Unboxing day


My cold intensified overnight, and I compounded things by going up and sorting through some old boxes after breakfast, unleashing a cloud of dust as I disinterred old mortgage agreements, a camping stove, back issues of the Waitrose Food Magazine from 2004, a set of hair clippers and some old Tupperware. After that excitement, I wanted to just sit and wheeze for a while, or peruse the three year plan I wrote on the back of an envelope in 2005 and then lost in one of the many archive boxes that fill my life. (Fill it, or contain it, or both.)

Instead, we all went for a walk to Kelsey Park. Kelsey Park is one of Beckenham’s larger parks, surrounded by big houses, and partially coated with Canadian goose shit. Things were a lot worse at the end of the last century, when Kelsey Park Waa basically Canadian geese as far as the eye could see, but strategic culls got the goose population in check.

This didn’t stop La Serpiente from inadvertently wiping goose shit across her face, prompting panic from her parents and lots of wiping before we let her free again. She was too busy showing off her memory, and asking where was the ice cream van that she saw back in August.

Kelsey Park is now overrun with squirrels, which, bold as brass, run up to you as though humans are just acorn dispensers. We ignored them and took La Serpiente to the play area, where she went down the slides and ordered us about. I haven’t mentioned Destroyer much, because she placidly slept in her stroller and that doesn’t provide much material to write about.

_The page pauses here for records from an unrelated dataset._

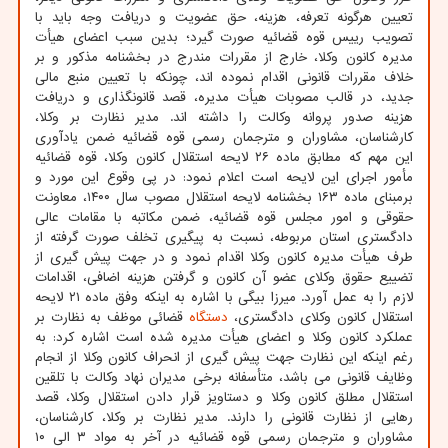
تعیین هرگونه تعرفه، هزینه، حق عضویت و دریافت وجه باید با
تصویب رییس قوه قضائیه صورت گیرد؛ بدین سبب اعضای هیأت
مدیره کانون وکلا، خارج از مقررات مندرج در بخشنامه مذکور و بر
خلاف مقررات قانونی اقدام نموده اند، چونکه با تعیین منبع مالی
جدید، در قالب مصوبات هیأت مدیره، قصد قانونگذاری و دریافت
هزینه صدور پروانه وکالت را داشته اند. مدیر نظارت بر وکلا،
کارشناسان، مشاوران و مترجمان رسمی قوه قضائیه ضمن یادآوری
این مهم که مطابق ماده ۲۶ لایحه استقلال کانون وکلا، قوه قضائیه
مأمور اجرای این لایحه است اعلام نمود: در پی وقوع این مورد و
برمبنای ماده ۱۶۳ بخشنامه لایحه استقلال مصوب سال ۱۴۰۰، معاونت
حقوقی و امور مجلس قوه قضائیه، ضمن مکاتبه با مقامات عالی
دادگستری استان مربوطه، نسبت به پیگیری تخلف صورت گرفته از
طرف هیأت مدیره کانون وکلا اقدام نمود و در جهت پیش گیری از
تضییع حقوق وکلای عضو آن کانون و گرفتن هزینه اضافی، اقدامات
لازم را به عمل آورد. میرزا بیگی با اشاره به اینکه وفق ماده ۲۱ لایحه
استقلال کانون وکلای دادگستری،
دستگاه
قضائی موظف به نظارت بر
عملکرد کانون وکلا و اعضای هیأت مدیره شده است اشاره کرد: به
رغم اینکه این نظارت جهت پیش گیری از انحراف کانون وکلا از انجام
وظایف قانونی می باشد، متأسفانه برخی مدیران نهاد وکالت با تلقین
استقلال مطلق کانون وکلا و دستاویز قرار دادن استقلال وکلا، قصد
رهایی از نظارت قانونی را دارند. مدیر نظارت بر وکلا، کارشناسان،
مشاوران و مترجمان رسمی قوه قضائیه در آخر به مواد ۳ الی ۱۰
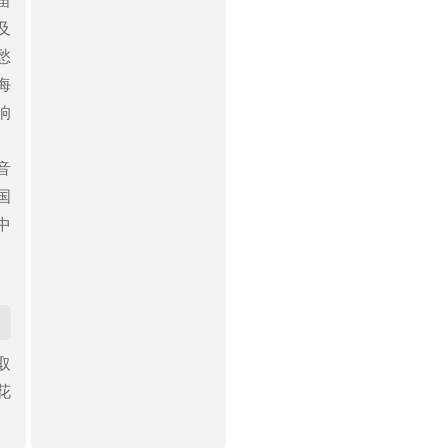
笛
及
愁
海
响
音
国
中
取
花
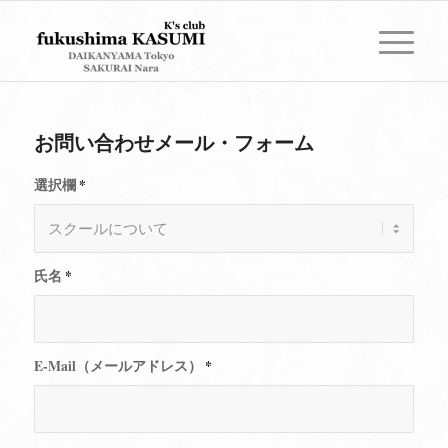
お問い合わせメール・フォーム
選択欄
*
氏名
*
E-Mail（メールアドレス）
*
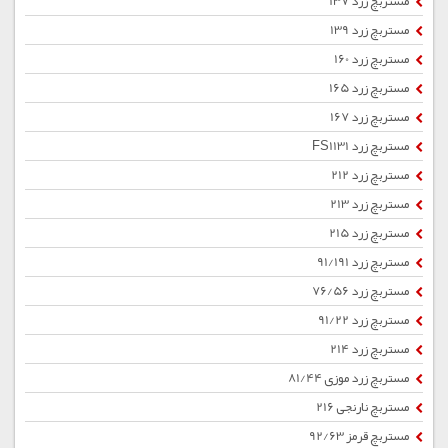
مستربچ زرد 137
مستربچ زرد 139
مستربچ زرد 160
مستربچ زرد 165
مستربچ زرد 167
مستربچ زرد FS1131
مستربچ زرد 212
مستربچ زرد 213
مستربچ زرد 215
مستربچ زرد 91/191
مستربچ زرد 76/56
مستربچ زرد 91/22
مستربچ زرد 214
مستربچ زرد موزی 81/44
مستربچ نارنجی 216
مستربچ قرمز 92/63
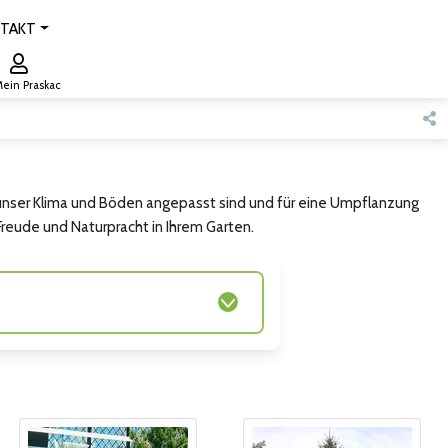
TAKT
ein Praskac
 unser Klima und Böden angepasst sind und für eine Umpflanzung
reude und Naturpracht in Ihrem Garten.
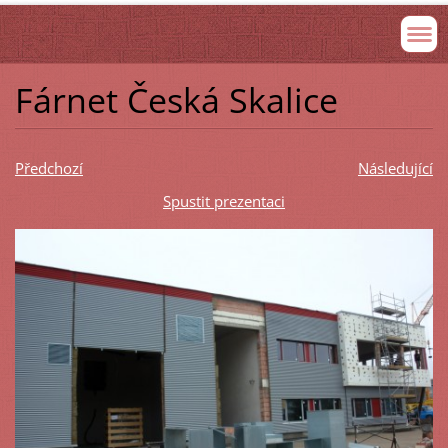
Fárnet Česká Skalice
Předchozí
Následující
Spustit prezentaci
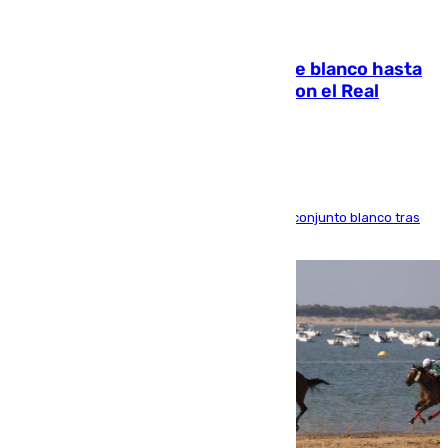
06.08.2026
Vinícius Júnior seguirá vestido de blanco hasta
2032 tras cerrar su renovación con el Real
Madrid
El atacante brasileño amplía su vínculo con el conjunto blanco tras
una etapa repleta de éxitos y protagonismo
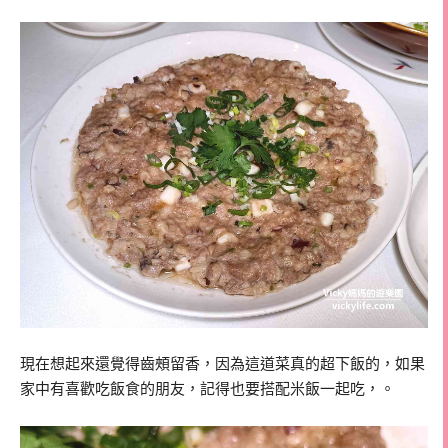
現在想起來還覺得齒頰留香，因為這道菜真的超下飯的，如果
家中有喜歡吃飯食的朋友，記得也要搭配米飯一起吃，。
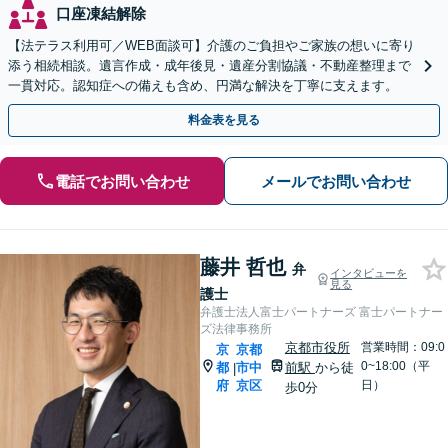
口座凍結解除
【法テラス利用可／WEB面談可】介護のご負担やご家族の想いに寄り
添う相続相談。遺言作成・成年後見・遺産分割協議・不動産整理まで
一貫対応。認知症への備えも含め、円満な解決を丁寧に支えます。
料金表を見る
電話でお問い合わせ
メールでお問い合わせ
藤井 哲也
弁
インタビューを
見る
護士
弁護士法人富士パートナーズ 富士パートナー
ズ法律事務所
京都市役所
営業時間：09:0
京
京都
0~18:00（平
都
市中
前駅
から徒
|
府
京区
日）
歩0分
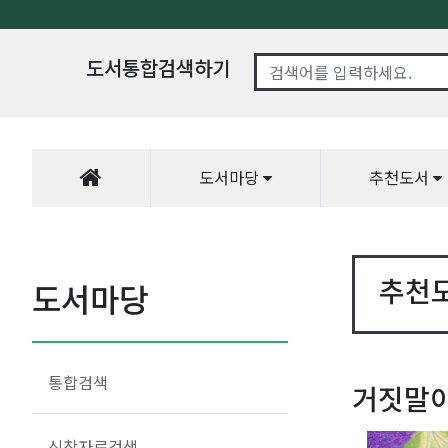
도서통합검색하기
도서마당
추천도서
추천
도서마당
통합검색
거짓말이
신착자료검색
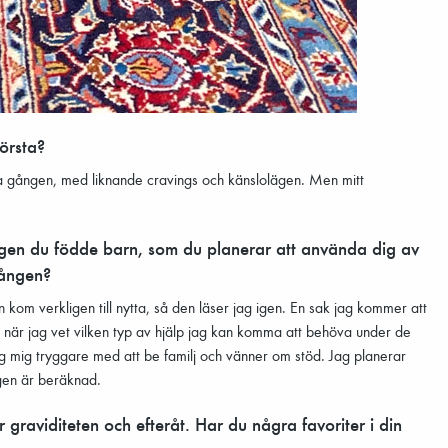
örsta?
rra gången, med liknande cravings och känslolägen. Men mitt
ngen du födde barn, som du planerar att använda dig av
gången?
om verkligen till nytta, så den läser jag igen. En sak jag kommer att
när jag vet vilken typ av hjälp jag kan komma att behöva under de
g mig tryggare med att be familj och vänner om stöd. Jag planerar
ngen är beräknad.
graviditeten och efteråt. Har du några favoriter i din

Somewhat recovered from my dust allergy, we walked home, put the kids to bed and had lunch. My wife and I had a cunning scheme which we put into action this afternoon: leave La Serpiente with the parents and steal off to Crystal Palace to go to the pub with friends. As it turns out, La Serpiente hardly noticed we were gone, which shows how much she appreciates us. I drank a pint of Guinness and some unidentifiable lager on an empty stomach, which gave me the moral fortitude required to sing John Lithgow’s “I’m A Manatee” to La Serpiente three times before she deigned to go to sleep tonight. More of that book soon, when I get back into the swing of reviewing children’s literature.

Tomorrow, we’re taking the kids to a castle, and after that I might attempt to purchase a toy diplodocus. I don’t think these things are related, unless we’re really planning on messing with their understanding of paleontology and medieval history…

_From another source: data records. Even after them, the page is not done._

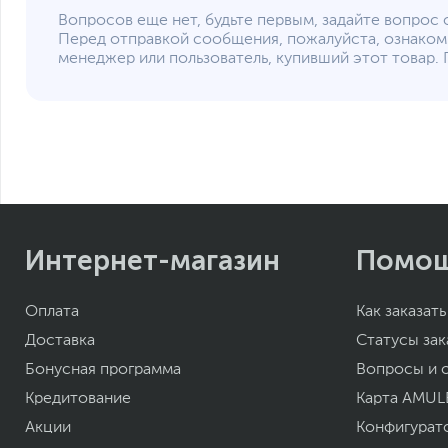
Вопросов еще нет, будьте первым, задайте вопрос 
Перед отправкой сообщения, пожалуйста, ознаком
менеджер или пользователь, купивший этот товар. 
Интернет-магазин
Помо
Оплата
Как заказать
Доставка
Статусы зак
Бонусная программа
Вопросы и 
Кредитование
Карта AMUL
Акции
Конфигурат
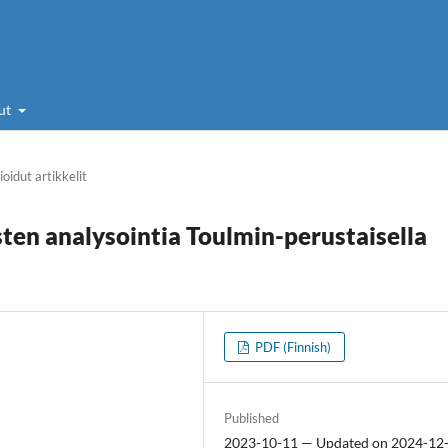
ut
oidut artikkelit
en analysointia Toulmin-perustaisella
PDF (Finnish)
Published
2023-10-11 — Updated on 2024-12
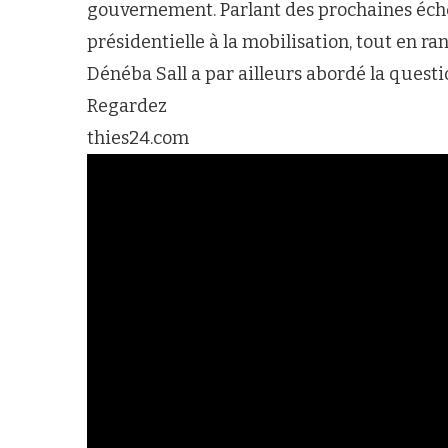
gouvernement. Parlant des prochaines éché
présidentielle à la mobilisation, tout en ra
Dénéba Sall a par ailleurs abordé la questio
Regardez
thies24.com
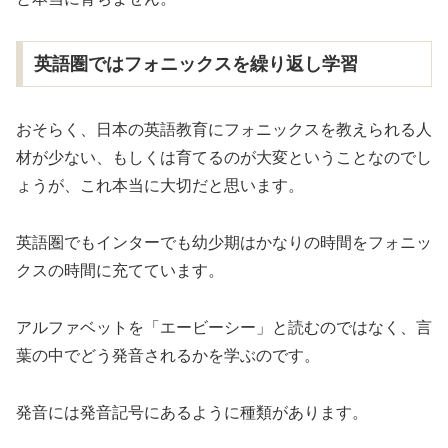
英語圏ではフォニックスを繰り返し学習
おそらく、日本の英語教育にフォニックスを教えられる人
材が少ない、もしくは育てるのが大変ということなのでし
ょうが、これ本当に大切だと思います。
英語圏でもインターでも幼少期はかなりの時間をフォニッ
クスの時間に充てています。
アルファベットを「エービーシー」と読むのではなく、言
葉の中でどう発音されるかを学ぶのです。
発音には発音記号にあるように種類があります。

3 responses to “Unboxing day”

  1. Are you going to see The Good Dinosaur? That has either a diplodocus or a brontosaurus in it. Also some human-dinosaur interaction akin to the dinosaur/Bodiam combo, plus artistically unnecessary depictions of dinosaurs doing the harvest.

    • Dinosaurs existing in harmony with humans? Sounds a bit like something you’d see in the Creationist Museum… I hear only bad things about The Good Dinosaur so far…

      • Aw, it wasn’t that bad! Rhiannon and I thought it was odd but Isabel liked it, as she’s a fanatical collector of Pixar films. She’s even watched the Cars series and in her words “no-one likes Cars”. I think she inherited a watered down version of the maths gene which manifests itself as sci-fi fandom, with no actual love of maths or science. I was fooled by the Rotten Tomatoes 4 stars, should have listened to the Guardian’s 2, although I have been well wary of The Guardian’s opinion since the Crimson Peak 4 star fiasco.